EPISODE · Apr 4, 2026 · 9 MIN
#33 変なおじさんは、ウィンクが届かない
from 親子の生態図鑑 · host せいちゃんとまっさ
親の愛情とは、本質的に非対称だ。まっさはバレー教室の窓越しにウィンクを送った。せいちゃんは気づいていなかった。いや、正確には「なるべく見ないようにして、スキップしていた」これは拒絶ではない。成長だ。かつては「あっこ」と駆け寄っていた子が、今は自分の世界に没頭している。

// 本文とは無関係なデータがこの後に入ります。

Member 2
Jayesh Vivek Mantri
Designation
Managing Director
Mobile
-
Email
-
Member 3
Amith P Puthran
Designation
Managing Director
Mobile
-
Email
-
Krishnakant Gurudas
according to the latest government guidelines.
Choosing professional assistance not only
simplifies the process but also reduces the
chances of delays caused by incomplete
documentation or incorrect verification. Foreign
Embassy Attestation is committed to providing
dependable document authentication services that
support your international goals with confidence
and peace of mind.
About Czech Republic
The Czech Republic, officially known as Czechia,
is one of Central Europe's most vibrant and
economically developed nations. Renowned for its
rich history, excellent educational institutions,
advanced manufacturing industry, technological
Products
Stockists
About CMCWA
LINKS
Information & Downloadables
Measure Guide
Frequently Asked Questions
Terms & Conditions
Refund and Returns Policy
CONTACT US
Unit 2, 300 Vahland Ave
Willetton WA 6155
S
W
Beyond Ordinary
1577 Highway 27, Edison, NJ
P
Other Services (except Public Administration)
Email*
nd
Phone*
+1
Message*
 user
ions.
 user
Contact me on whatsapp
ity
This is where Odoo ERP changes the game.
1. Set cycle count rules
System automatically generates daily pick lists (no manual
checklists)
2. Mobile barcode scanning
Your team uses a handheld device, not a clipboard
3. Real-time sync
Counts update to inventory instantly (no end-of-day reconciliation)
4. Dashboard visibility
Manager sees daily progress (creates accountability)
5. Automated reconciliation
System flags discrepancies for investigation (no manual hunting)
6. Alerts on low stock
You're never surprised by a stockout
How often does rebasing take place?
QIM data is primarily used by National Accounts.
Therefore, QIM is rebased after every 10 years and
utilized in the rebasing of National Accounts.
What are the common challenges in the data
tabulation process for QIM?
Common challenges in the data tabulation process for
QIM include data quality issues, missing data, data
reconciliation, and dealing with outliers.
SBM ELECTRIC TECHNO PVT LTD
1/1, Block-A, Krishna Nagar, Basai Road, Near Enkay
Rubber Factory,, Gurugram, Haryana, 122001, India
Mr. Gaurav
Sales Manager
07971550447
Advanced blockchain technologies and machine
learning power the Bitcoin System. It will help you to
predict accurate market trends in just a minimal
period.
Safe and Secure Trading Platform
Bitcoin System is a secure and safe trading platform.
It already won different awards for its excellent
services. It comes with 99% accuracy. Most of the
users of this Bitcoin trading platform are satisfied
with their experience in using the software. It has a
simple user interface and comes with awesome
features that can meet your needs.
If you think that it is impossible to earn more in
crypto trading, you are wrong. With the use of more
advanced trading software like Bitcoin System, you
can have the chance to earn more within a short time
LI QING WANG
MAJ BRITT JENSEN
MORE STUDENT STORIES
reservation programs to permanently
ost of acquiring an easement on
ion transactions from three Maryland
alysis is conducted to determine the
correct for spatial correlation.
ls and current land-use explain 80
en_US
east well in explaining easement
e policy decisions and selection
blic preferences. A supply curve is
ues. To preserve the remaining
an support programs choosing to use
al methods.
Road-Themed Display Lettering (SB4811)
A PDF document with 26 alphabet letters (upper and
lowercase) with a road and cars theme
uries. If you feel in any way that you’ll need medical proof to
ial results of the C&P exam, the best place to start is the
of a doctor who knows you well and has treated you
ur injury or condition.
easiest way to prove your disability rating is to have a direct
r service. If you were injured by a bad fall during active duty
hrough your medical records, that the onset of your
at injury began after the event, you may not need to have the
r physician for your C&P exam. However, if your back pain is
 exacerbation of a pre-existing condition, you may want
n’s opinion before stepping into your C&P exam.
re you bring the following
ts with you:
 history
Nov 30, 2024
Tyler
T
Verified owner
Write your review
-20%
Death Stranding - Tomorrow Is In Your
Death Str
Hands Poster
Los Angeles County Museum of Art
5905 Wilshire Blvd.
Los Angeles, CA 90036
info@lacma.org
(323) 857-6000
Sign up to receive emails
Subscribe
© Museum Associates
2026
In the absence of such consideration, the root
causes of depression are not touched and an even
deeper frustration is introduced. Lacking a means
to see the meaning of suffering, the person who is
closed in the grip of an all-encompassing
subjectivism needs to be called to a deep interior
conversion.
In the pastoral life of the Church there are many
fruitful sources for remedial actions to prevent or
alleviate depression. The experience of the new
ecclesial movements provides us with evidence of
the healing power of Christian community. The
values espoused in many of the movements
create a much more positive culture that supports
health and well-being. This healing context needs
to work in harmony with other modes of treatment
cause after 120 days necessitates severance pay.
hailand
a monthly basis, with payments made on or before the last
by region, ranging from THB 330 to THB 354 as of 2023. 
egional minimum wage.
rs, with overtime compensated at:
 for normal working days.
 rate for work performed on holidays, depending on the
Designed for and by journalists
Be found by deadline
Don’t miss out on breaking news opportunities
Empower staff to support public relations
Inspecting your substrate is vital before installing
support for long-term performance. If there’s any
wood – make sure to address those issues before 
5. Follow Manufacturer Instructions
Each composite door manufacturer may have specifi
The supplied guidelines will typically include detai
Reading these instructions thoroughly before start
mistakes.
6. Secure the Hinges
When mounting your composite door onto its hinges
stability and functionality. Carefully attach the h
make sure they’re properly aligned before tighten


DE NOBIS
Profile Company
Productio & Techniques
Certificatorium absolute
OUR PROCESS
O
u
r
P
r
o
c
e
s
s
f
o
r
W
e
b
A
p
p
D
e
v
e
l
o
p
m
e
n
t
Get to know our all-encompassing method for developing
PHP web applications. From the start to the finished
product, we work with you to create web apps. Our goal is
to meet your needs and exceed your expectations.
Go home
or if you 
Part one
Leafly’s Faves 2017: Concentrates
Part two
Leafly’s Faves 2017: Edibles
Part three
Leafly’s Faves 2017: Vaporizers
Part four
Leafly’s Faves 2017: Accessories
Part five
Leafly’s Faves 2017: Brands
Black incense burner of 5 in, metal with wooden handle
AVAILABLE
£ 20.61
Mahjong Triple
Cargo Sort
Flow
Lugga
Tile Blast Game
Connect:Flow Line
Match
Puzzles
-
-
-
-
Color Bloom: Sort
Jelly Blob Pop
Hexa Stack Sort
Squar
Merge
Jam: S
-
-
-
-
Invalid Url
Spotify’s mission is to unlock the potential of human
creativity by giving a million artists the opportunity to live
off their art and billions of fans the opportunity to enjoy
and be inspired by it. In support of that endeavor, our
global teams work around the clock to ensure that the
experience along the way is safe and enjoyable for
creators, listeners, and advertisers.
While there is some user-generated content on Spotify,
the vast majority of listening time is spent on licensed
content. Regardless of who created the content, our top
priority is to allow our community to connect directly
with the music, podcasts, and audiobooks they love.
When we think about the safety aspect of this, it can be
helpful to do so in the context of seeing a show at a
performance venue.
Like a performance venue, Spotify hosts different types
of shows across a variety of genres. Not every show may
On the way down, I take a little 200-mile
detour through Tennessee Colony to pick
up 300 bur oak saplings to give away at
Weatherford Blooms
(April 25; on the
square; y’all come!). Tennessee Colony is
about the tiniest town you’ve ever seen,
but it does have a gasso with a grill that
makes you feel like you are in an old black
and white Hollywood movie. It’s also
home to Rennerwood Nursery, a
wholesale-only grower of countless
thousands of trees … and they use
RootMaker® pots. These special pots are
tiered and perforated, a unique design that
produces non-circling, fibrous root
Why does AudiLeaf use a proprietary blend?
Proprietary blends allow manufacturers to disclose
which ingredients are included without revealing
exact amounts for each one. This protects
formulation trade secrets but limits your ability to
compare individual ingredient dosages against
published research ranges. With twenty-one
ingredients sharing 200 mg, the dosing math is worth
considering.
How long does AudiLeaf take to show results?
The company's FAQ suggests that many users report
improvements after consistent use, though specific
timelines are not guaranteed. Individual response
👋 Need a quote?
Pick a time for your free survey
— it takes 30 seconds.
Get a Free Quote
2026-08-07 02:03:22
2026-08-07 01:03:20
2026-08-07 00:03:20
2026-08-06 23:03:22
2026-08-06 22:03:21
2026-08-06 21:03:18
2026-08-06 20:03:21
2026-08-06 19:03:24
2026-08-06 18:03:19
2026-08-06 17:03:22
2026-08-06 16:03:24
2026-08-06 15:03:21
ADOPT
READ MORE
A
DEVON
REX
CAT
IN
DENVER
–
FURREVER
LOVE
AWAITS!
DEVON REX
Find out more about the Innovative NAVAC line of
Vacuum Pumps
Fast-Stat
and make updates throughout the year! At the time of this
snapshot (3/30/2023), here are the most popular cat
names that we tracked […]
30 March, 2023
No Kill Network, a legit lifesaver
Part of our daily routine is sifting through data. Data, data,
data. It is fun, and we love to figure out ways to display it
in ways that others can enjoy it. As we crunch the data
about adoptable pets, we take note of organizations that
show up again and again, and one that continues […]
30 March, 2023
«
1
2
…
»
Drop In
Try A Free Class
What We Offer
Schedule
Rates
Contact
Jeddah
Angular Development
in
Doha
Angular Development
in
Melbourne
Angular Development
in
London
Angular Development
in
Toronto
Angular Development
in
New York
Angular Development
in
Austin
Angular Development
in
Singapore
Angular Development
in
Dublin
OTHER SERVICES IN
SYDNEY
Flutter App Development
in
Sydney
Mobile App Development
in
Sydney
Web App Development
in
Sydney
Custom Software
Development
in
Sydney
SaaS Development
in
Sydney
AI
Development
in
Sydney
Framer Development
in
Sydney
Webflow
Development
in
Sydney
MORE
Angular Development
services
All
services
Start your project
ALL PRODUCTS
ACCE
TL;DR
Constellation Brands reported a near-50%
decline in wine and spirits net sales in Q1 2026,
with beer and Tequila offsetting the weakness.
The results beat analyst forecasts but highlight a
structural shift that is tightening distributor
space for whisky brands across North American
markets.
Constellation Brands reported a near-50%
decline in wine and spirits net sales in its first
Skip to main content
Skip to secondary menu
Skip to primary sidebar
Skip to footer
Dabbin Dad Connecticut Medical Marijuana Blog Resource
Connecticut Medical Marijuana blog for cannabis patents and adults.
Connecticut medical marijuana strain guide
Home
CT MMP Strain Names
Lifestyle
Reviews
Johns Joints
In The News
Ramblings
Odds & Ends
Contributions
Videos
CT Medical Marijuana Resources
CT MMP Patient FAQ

まっさはそれを「驚き」と表現したが、その驚きの中には誇りと、少しの寂しさと、変なおじさんとして一人でウィンクしていた滑稽さが混在していた。愛とはだいたい、そういうものだろう。後半、話は籠と紐と米粒で鳥を捕まえる「罠作戦」に飛ぶ。が、野鳥の捕獲は犯罪らしい。自由に飛ぶものを手に入れようとすることの、普遍的な無理さ加減。結局まっさはカラスが案外好きだと気づき、せいちゃんはバレーのプリエを丁寧に教え始める。このラジオの目的「10年後に俺が聞き返して、懐かしいなって思うため」。記録とは未来の自分への手紙である。聴衆はその誤配を、こっそり受け取っている。